The Story Untold; the Art of Letting Go

75 12 0
                                    

haii, semuanya. aku mau kasih tau kalo bab ini akan sangat panjang dan menceritakan tiga fase. Fase Ivana pergi; Setelah Ivana pergi; Setelah keduanya pergi. Apa yang terjadi di sini adalah fiksi :)

Patokan waktu : masa Galen - Hazel, atau disebut sebagai masa sekarang

Selamat menikmati The Art of Letting Go !

◀❇❇✳❇❇▶

10 Tahun yang lalu, dari masa sekarang.

"Cruise will docks tomorrow."

Danu mengapit lintingan tembakau favoritnya itu diantara dua bibir kemudian membungkukkan tubuh, membiarkan lengannya menjadi tumpuan sandar ke pembatas geladak pesiar sambil memandangi laut lepas yang ada di depannya.

Sekarang sudah malam. Tidak banyak yang bisa Danu lihat dengan pencahayaan yang minim dibanding hari terang. Meski begitu, aroma dan angin laut yang masih terasa sudah cukup membuatnya rileks.

Pria yang baru saja berbicara, Arthur, turut menyesap batang rokoknya sambil menoleh ke arah Danu yang tak merespon. Arthur mengernyit melihat kerutan di kening dan tepi mata rekan sepelayarannya tujuh tahun terakhir. "Chef yang mana lagi yang lo pukul pake baskom, sampe muka lo kusut begitu?"

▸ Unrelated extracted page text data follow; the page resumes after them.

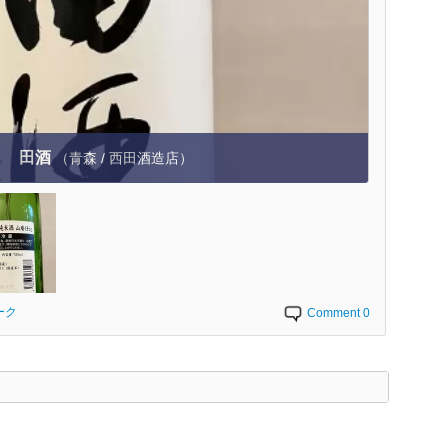
田酒
（青森 / 西田酒造店）
ーク
Comment 0
く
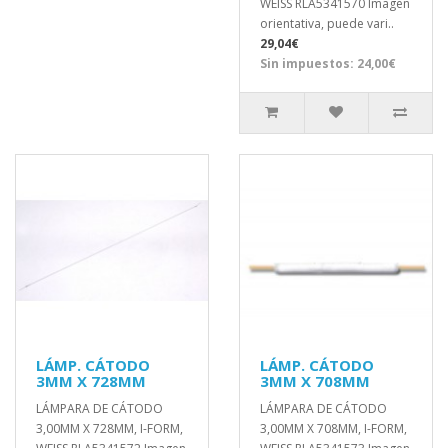
WEISS RLA5341570 Imagen
orientativa, puede vari..
29,04€
Sin impuestos: 24,00€
LÁMP. CÁTODO
LÁMP. CÁTODO
3MM X 728MM
3MM X 708MM
LÁMPARA DE CÁTODO
LÁMPARA DE CÁTODO
3,00MM X 728MM, I-FORM,
3,00MM X 708MM, I-FORM,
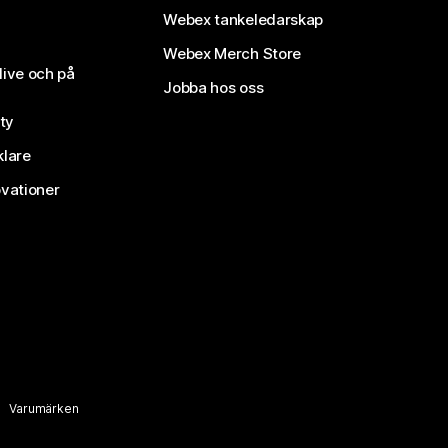
Webex tankeledarskap
Webex Merch Store
live och på
Jobba hos oss
ty
klare
vationer
Varumärken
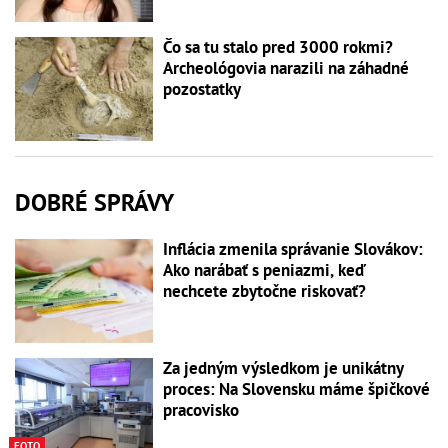
Čo sa tu stalo pred 3000 rokmi?
Archeológovia narazili na záhadné
pozostatky
DOBRÉ SPRÁVY
Inflácia zmenila správanie Slovákov:
Ako narábať s peniazmi, keď
nechcete zbytočne riskovať?
Za jedným výsledkom je unikátny
proces: Na Slovensku máme špičkové
pracovisko
FOTO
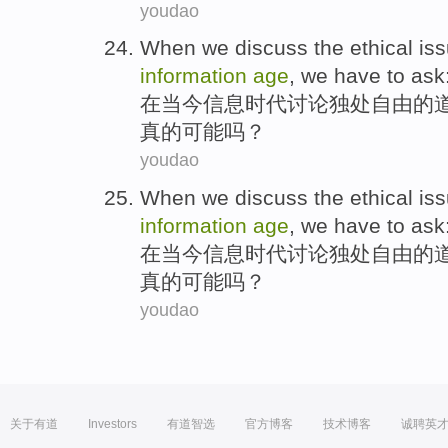
youdao
When
we discuss
the
ethical
is
information
age
,
we
have to
ask:
在
当今
信息
时代
讨论
独处
自由
的
真的
可能
吗？
youdao
When
we discuss
the
ethical
is
information
age
,
we
have to
ask:
在
当今
信息
时代
讨论
独处
自由
的
真的
可能
吗？
youdao
关于有道
Investors
有道智选
官方博客
技术博客
诚聘英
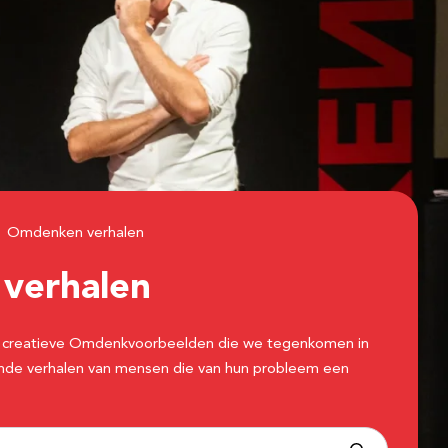
Omdenken verhalen
n
verhalen
 de creatieve Omdenkvoorbeelden die we tegenkomen in
erende verhalen van mensen die van hun probleem een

"Gue nggak mukul mereka pake baskom."

"'Mereka'?" Arthur berkedip tak percaya. Danu benar-benar ganas kalau di dapur. "Lo lempar sutil? Atau pisau? I know you often want to kill people."

Danu tertawa tanpa suara. Membicarakan soal aksi lempar-lemparan, Arthur pasti tahu betul siapa sasarannya. Namanya Hanin, perempuan lulusan sekolah tataboga lokal yang entah bagaimana berhasil mendapatkan sertifikasi dan mampu bekerja di pesiar bergengsi sepertinya. Hanin sudah berkali-kali melakukan kesalahan dengan tidak mengontrol kualitas masakan yang ia buat, sampai-sampai Danu sebagai atasannya geram dan menghancurkan mental awak dapur. Hanin menangis, tapi tidak ada yang peduli. Anak baru sepertinya harus mengerti situasi dapur yang tak pernah pandang status dan gender dalam bekerja. Begini-lah hot kitchen. 

Arthur menepuk-nepuk bahu Danu sambil tersenyum. "Semangat. Mau lo baik-baikin itu anak bawang, paling besok makanannya gagal lagi. Saran gue, lo lempar aja itu makanan ke mulut dia biar dia kapok."

"Udah pernah," kata Danu. "Gue pernah suruh dia makan masakannya sendiri."

"And?"

"'Sorry, Chef. Saya janji saya akan memperbaiki ini dan rutin melakukan quality control'. Dia bilang itu dua hari yang lalu."

Arthur tertawa terbahak-bahak, tapi tidak dengan Danu. Pria itu tetap bersandar pada pembatas geladak dan memandangi langit malam atas laut. Kerutan di kening dan tepi matanya berangsur memudar sejak ia menjalin konversasi dengan Arthur, setidaknya Danu bisa menceritakan sedikit keresahannya soal Hanin yang tak mampu bersaing dengan koki lain di dapur. Oh, bukan. Hanin bukan tidak mampu bersaing, tapi dia memang berencana menghancurkan restoran dengan segala makanan tak berbobotnya!

"Lo training lagi aja kali," pungkas Arthur asal.

Si koki eksekutif itu mendengus. "My kitchen is not a place to study, you idiot."

Danu rasakan lagi sensasi manis yang ia dapatkan saat menyesap nikotinnya. Ditahan sebentar, lalu asapnya dihembuskan lagi.

Hari ini Ivana pulang. Pulang dengan gelar magisternya, sesuai dengan apa yang istrinya inginkan. Mungkin karena itu juga, dirgantara yang sebenarnya gelap itu jadi terasa lebih seru diperhatikan oleh manik hitam Danu.